[ENTRIES SUPPLIED — start]

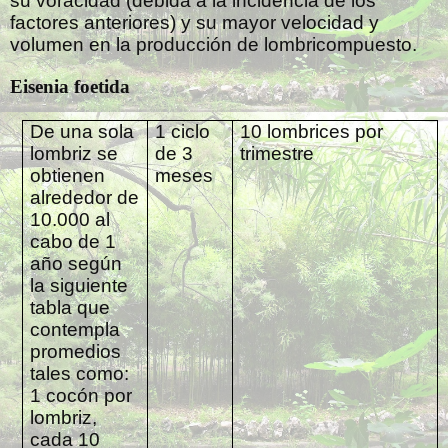
su voracidad (debida a la incidencia de los
factores anteriores) y su mayor velocidad y
volumen en la producción de lombricompuesto.
Eisenia foetida
De una sola
1 ciclo
10 lombrices por
lombriz se
de 3
trimestre
obtienen
meses
alrededor de
10.000 al
cabo de 1
año según
la siguiente
tabla que
contempla
promedios
tales como:
1 cocón por
lombriz,
cada 10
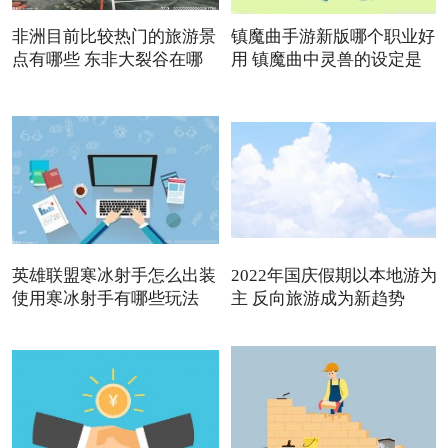
非洲目前比较热门的旅游景
镇魔曲手游新版哪个职业好
点有哪些 东非大裂谷在哪
用 镇魔曲中灵兽的设定是
英雄联盟寒冰射手怎么出装
2022年国庆假期以本地游为
使用寒冰射手有哪些玩法
主 反向旅游成为新趋势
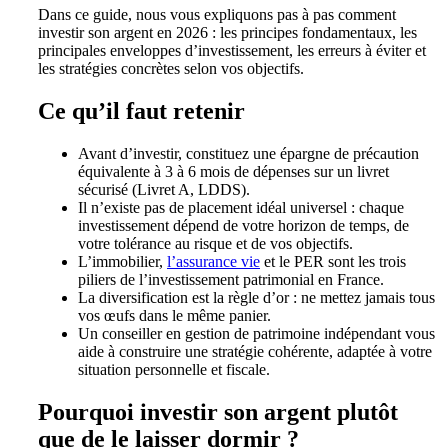
Dans ce guide, nous vous expliquons pas à pas comment
investir son argent en 2026 : les principes fondamentaux, les
principales enveloppes d’investissement, les erreurs à éviter et
les stratégies concrètes selon vos objectifs.
Ce qu’il faut retenir
Avant d’investir, constituez une épargne de précaution
équivalente à 3 à 6 mois de dépenses sur un livret
sécurisé (Livret A, LDDS).
Il n’existe pas de placement idéal universel : chaque
investissement dépend de votre horizon de temps, de
votre tolérance au risque et de vos objectifs.
L’immobilier,
l’assurance vie
et le PER sont les trois
piliers de l’investissement patrimonial en France.
La diversification est la règle d’or : ne mettez jamais tous
vos œufs dans le même panier.
Un conseiller en gestion de patrimoine indépendant vous
aide à construire une stratégie cohérente, adaptée à votre
situation personnelle et fiscale.
Pourquoi investir son argent plutôt
que de le laisser dormir ?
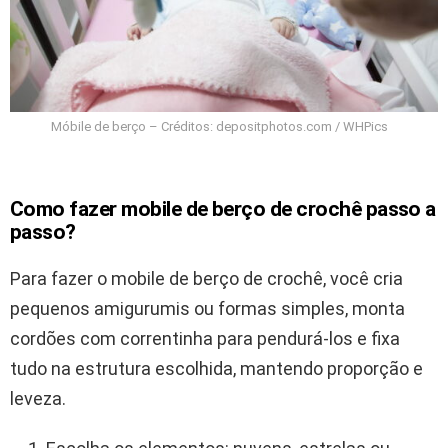
Móbile de berço – Créditos: depositphotos.com / WHPics
Como fazer mobile de berço de crochê passo a
passo?
Para fazer o mobile de berço de crochê, você cria
pequenos amigurumis ou formas simples, monta
cordões com correntinha para pendurá-los e fixa
tudo na estrutura escolhida, mantendo proporção e
leveza.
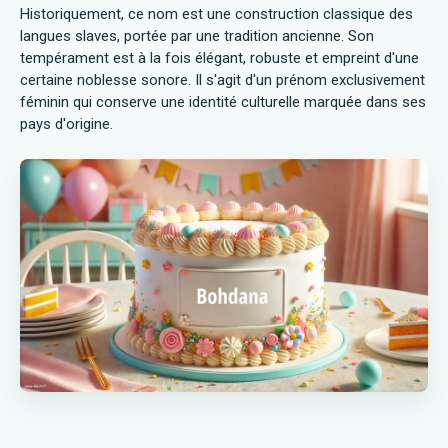
Historiquement, ce nom est une construction classique des
langues slaves, portée par une tradition ancienne. Son
tempérament est à la fois élégant, robuste et empreint d'une
certaine noblesse sonore. Il s'agit d'un prénom exclusivement
féminin qui conserve une identité culturelle marquée dans ses
pays d'origine.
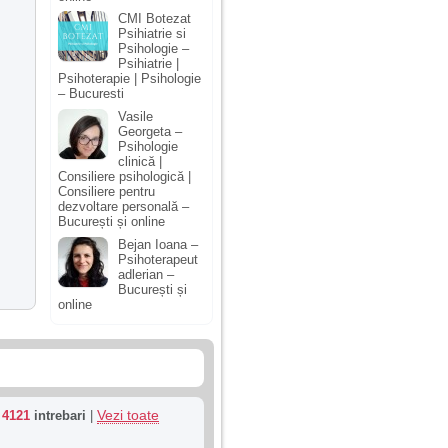
CMI Botezat
Psihiatrie si
Psihologie –
Psihiatrie |
Psihoterapie | Psihologie
– Bucuresti
Vasile
Georgeta –
Psihologie
clinică |
Consiliere psihologică |
Consiliere pentru
dezvoltare personală –
București și online
Bejan Ioana –
Psihoterapeut
adlerian –
București și
online
Vezi toate
u
4121
intrebari
|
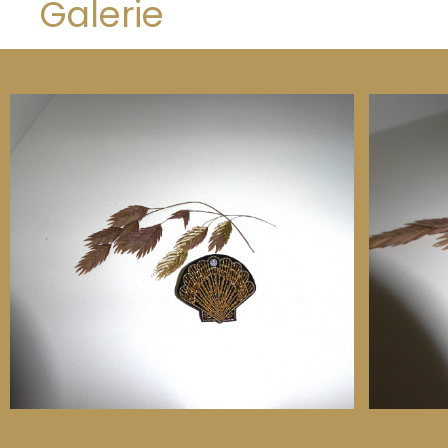
Galerie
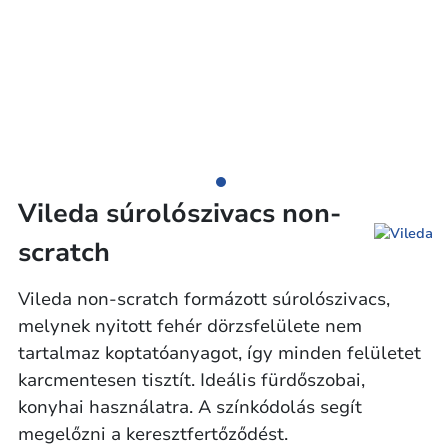
Vileda súrolószivacs non-
scratch
Vileda non-scratch formázott súrolószivacs,
melynek nyitott fehér dörzsfelülete nem
tartalmaz koptatóanyagot, így minden felületet
karcmentesen tisztít. Ideális fürdőszobai,
konyhai használatra. A színkódolás segít
megelőzni a keresztfertőződést.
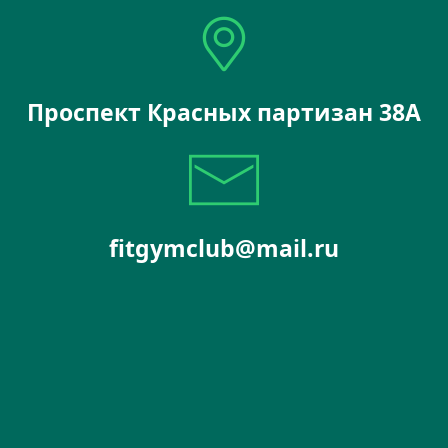
Проспект Красных партизан 38А
fitgymclub@mail.ru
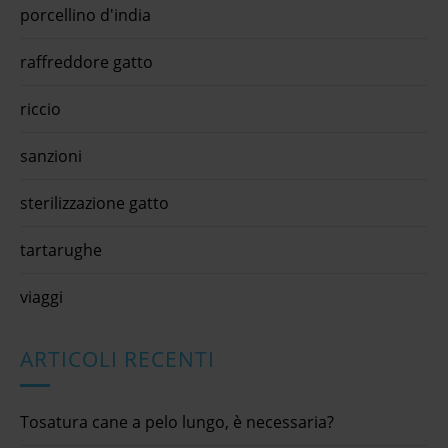
porcellino d'india
raffreddore gatto
riccio
sanzioni
sterilizzazione gatto
tartarughe
viaggi
ARTICOLI RECENTI
Tosatura cane a pelo lungo, è necessaria?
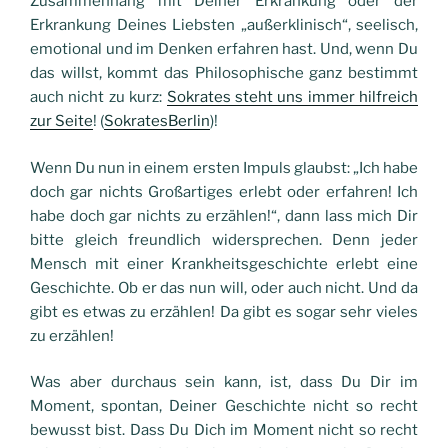
Zusammenhang mit Deiner Erkrankung oder der
Erkrankung Deines Liebsten „außerklinisch“, seelisch,
emotional und im Denken erfahren hast. Und, wenn Du
das willst, kommt das Philosophische ganz bestimmt
auch nicht zu kurz:
Sokrates steht uns immer hilfreich
zur Seite
! (
SokratesBerlin
)!
Wenn Du nun in einem ersten Impuls glaubst: „Ich habe
doch gar nichts Großartiges erlebt oder erfahren! Ich
habe doch gar nichts zu erzählen!“, dann lass mich Dir
bitte gleich freundlich widersprechen. Denn jeder
Mensch mit einer Krankheitsgeschichte erlebt eine
Geschichte. Ob er das nun will, oder auch nicht. Und da
gibt es etwas zu erzählen! Da gibt es sogar sehr vieles
zu erzählen!
Was aber durchaus sein kann, ist, dass Du Dir im
Moment, spontan, Deiner Geschichte nicht so recht
bewusst bist. Dass Du Dich im Moment nicht so recht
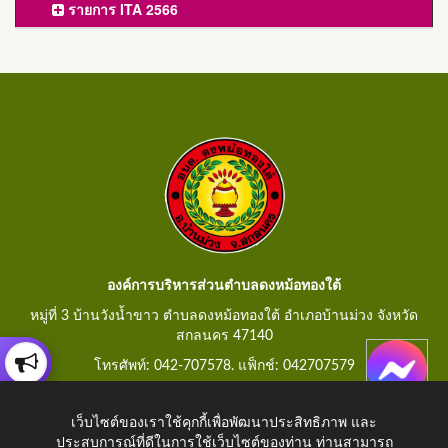
รายการ ITA 2566
องค์การบริหารส่วนตำบลดงหม้อทองใต้
หมู่ที่ 3 บ้านวังน้ำขาว ตำบลดงหม้อทองใต้ อำเภอบ้านม่วง จังหวัด
สกลนคร 47140
โทรศัพท์: 042-707578. แฟ็กช์: 042707579
E-Mail: saraban@dongmorthongtai.go.th
เว็บไซต์ของเราใช้คุกกี้เพื่อพัฒนาประสิทธิภาพ และ
ประสบการณ์ที่ดีในการใช้เว็บไซต์ของท่าน ท่านสามารถ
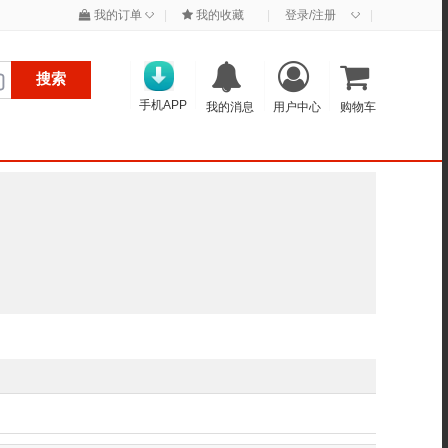
◇
◇
我的订单
|
我的收藏
|
登录/注册
|
搜索
手机APP
我的消息
用户中心
购物车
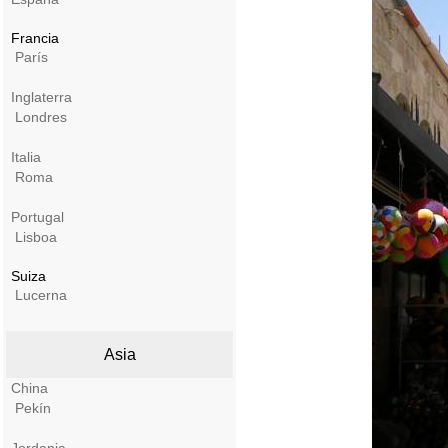
Francia
París
Inglaterra
Londres
Italia
Roma
Portugal
Lisboa
Suiza
Lucerna
Asia
China
Pekín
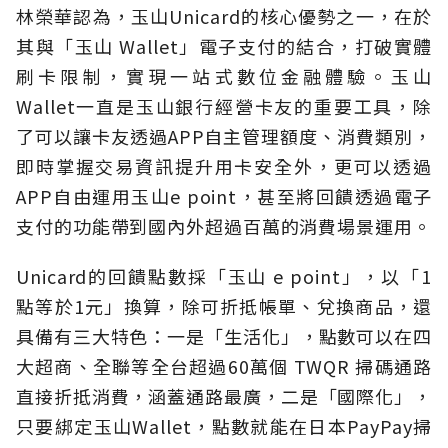
林榮華認為，玉山Unicard的核心優勢之一，在於
其與「玉山 Wallet」電子支付的結合，打破實體
刷卡限制，實現一站式數位金融體驗。玉山
Wallet一直是玉山銀行經營卡友的重要工具，除
了可以讓卡友透過APP自主管理額度、消費類別，
即時掌握交易資訊提升用卡安全外，更可以透過
APP自由運用玉山e point，甚至將回饋透過電子
支付的功能帶到國內外超過百萬的消費場景運用。
Unicard的回饋點數採「玉山 e point」，以「1
點等於1元」換算，除可折抵帳單、兌換商品，還
具備有三大特色：一是「生活化」，點數可以在四
大超商、全聯等全台超過60萬個 TWQR 掃碼通路
直接折抵消費，涵蓋通路最廣，二是「國際化」，
只要綁定玉山Wallet，點數就能在日本PayPay掃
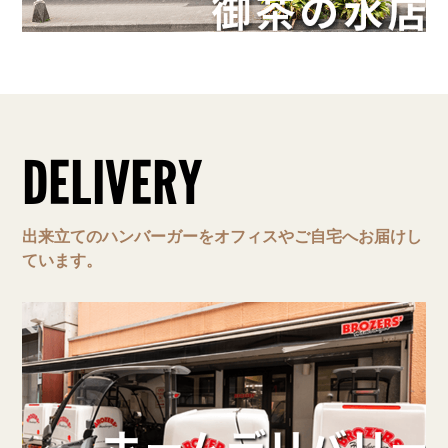
DELIVERY
出来立てのハンバーガーをオフィスやご自宅へお届けし
ています。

[ENTRIES SUPPLIED — finish]

▶ [DIRECTIONS]: Take every entry above and transcribe it exactly, with no pictures in the copy.

▶ [TASK ANSWER]:
su voracidad (debida a la incidencia de los
factores anteriores) y su mayor velocidad y
volumen en la producción de lombricompuesto.
Eisenia foetida
De una sola
1 ciclo
10 lombrices por
lombriz se
de 3
trimestre
obtienen
meses
alrededor de
10.000 al
cabo de 1
año según
la siguiente
tabla que
contempla
promedios
tales como:
1 cocón por
lombriz,
cada 10
非洲目前比较热门的旅游景
镇魔曲手游新版哪个职业好
点有哪些 东非大裂谷在哪
用 镇魔曲中灵兽的设定是
英雄联盟寒冰射手怎么出装
2022年国庆假期以本地游为
使用寒冰射手有哪些玩法
主 反向旅游成为新趋势
Dans ce guide, nous vous expliquons pas à pas comment
investir son argent en 2026 : les principes fondamentaux, les
principales enveloppes d’investissement, les erreurs à éviter et
les stratégies concrètes selon vos objectifs.
Ce qu’il faut retenir
Avant d’investir, constituez une épargne de précaution
équivalente à 3 à 6 mois de dépenses sur un livret
sécurisé (Livret A, LDDS).
Il n’existe pas de placement idéal universel : chaque
investissement dépend de votre horizon de temps, de
votre tolérance au risque et de vos objectifs.
L’immobilier,
l’assurance vie
et le PER sont les trois
piliers de l’investissement patrimonial en France.
La diversification est la règle d’or : ne mettez jamais tous
vos œufs dans le même panier.
Un conseiller en gestion de patrimoine indépendant vous
aide à construire une stratégie cohérente, adaptée à votre
situation personnelle et fiscale.
Pourquoi investir son argent plutôt
que de le laisser dormir ?
Móbile de berço – Créditos: depositphotos.com / WHPics
Como fazer mobile de berço de crochê passo a
passo?
Para fazer o mobile de berço de crochê, você cria
pequenos amigurumis ou formas simples, monta
cordões com correntinha para pendurá-los e fixa
tudo na estrutura escolhida, mantendo proporção e
leveza.
Historiquement, ce nom est une construction classique des
langues slaves, portée par une tradition ancienne. Son
tempérament est à la fois élégant, robuste et empreint d'une
certaine noblesse sonore. Il s'agit d'un prénom exclusivement
féminin qui conserve une identité culturelle marquée dans ses
pays d'origine.
CMI Botezat
Psihiatrie si
Psihologie –
Psihiatrie |
Psihoterapie | Psihologie
– Bucuresti
Vasile
Georgeta –
Psihologie
clinică |
Consiliere psihologică |
Consiliere pentru
dezvoltare personală –
București și online
Bejan Ioana –
Psihoterapeut
adlerian –
București și
online
Vezi toate
u
4121
intrebari
|
Galerie
Vileda súrolószivacs non-
scratch
Vileda non-scratch formázott súrolószivacs,
melynek nyitott fehér dörzsfelülete nem
tartalmaz koptatóanyagot, így minden felületet
karcmentesen tisztít. Ideális fürdőszobai,
konyhai használatra. A színkódolás segít
megelőzni a keresztfertőződést.
Проспект Красных партизан 38А
fitgymclub@mail.ru
porcellino d'india
raffreddore gatto
riccio
sanzioni
sterilizzazione gatto
tartarughe
viaggi
ARTICOLI RECENTI
Tosatura cane a pelo lungo, è necessaria?
Zusammenhang mit Deiner Erkrankung oder der
Erkrankung Deines Liebsten „außerklinisch“, seelisch,
emotional und im Denken erfahren hast. Und, wenn Du
das willst, kommt das Philosophische ganz bestimmt
auch nicht zu kurz:
Sokrates steht uns immer hilfreich
zur Seite
! (
SokratesBerlin
)!
Wenn Du nun in einem ersten Impuls glaubst: „Ich habe
doch gar nichts Großartiges erlebt oder erfahren! Ich
habe doch gar nichts zu erzählen!“, dann lass mich Dir
bitte gleich freundlich widersprechen. Denn jeder
Mensch mit einer Krankheitsgeschichte erlebt eine
Geschichte. Ob er das nun will, oder auch nicht. Und da
gibt es etwas zu erzählen! Da gibt es sogar sehr vieles
zu erzählen!
Was aber durchaus sein kann, ist, dass Du Dir im
Moment, spontan, Deiner Geschichte nicht so recht
bewusst bist. Dass Du Dich im Moment nicht so recht
รายการ ITA 2566
องค์การบริหารส่วนตำบลดงหม้อทองใต้
หมู่ที่ 3 บ้านวังน้ำขาว ตำบลดงหม้อทองใต้ อำเภอบ้านม่วง จังหวัด
สกลนคร 47140
โทรศัพท์: 042-707578. แฟ็กช์: 042707579
E-Mail: saraban@dongmorthongtai.go.th
เว็บไซต์ของเราใช้คุกกี้เพื่อพัฒนาประสิทธิภาพ และ
ประสบการณ์ที่ดีในการใช้เว็บไซต์ของท่าน ท่านสามารถ
◇
◇
我的订单
|
我的收藏
|
登录/注册
|
搜索
手机APP
我的消息
用户中心
购物车
Francia
París
Inglaterra
Londres
Italia
Roma
Portugal
Lisboa
Suiza
Lucerna
Asia
China
Pekín
林榮華認為，玉山Unicard的核心優勢之一，在於
其與「玉山 Wallet」電子支付的結合，打破實體
刷卡限制，實現一站式數位金融體驗。玉山
Wallet一直是玉山銀行經營卡友的重要工具，除
了可以讓卡友透過APP自主管理額度、消費類別，
即時掌握交易資訊提升用卡安全外，更可以透過
APP自由運用玉山e point，甚至將回饋透過電子
支付的功能帶到國內外超過百萬的消費場景運用。
Unicard的回饋點數採「玉山 e point」，以「1
點等於1元」換算，除可折抵帳單、兌換商品，還
具備有三大特色：一是「生活化」，點數可以在四
大超商、全聯等全台超過60萬個 TWQR 掃碼通路
直接折抵消費，涵蓋通路最廣，二是「國際化」，
只要綁定玉山Wallet，點數就能在日本PayPay掃
DELIVERY
出来立てのハンバーガーをオフィスやご自宅へお届けし
ています。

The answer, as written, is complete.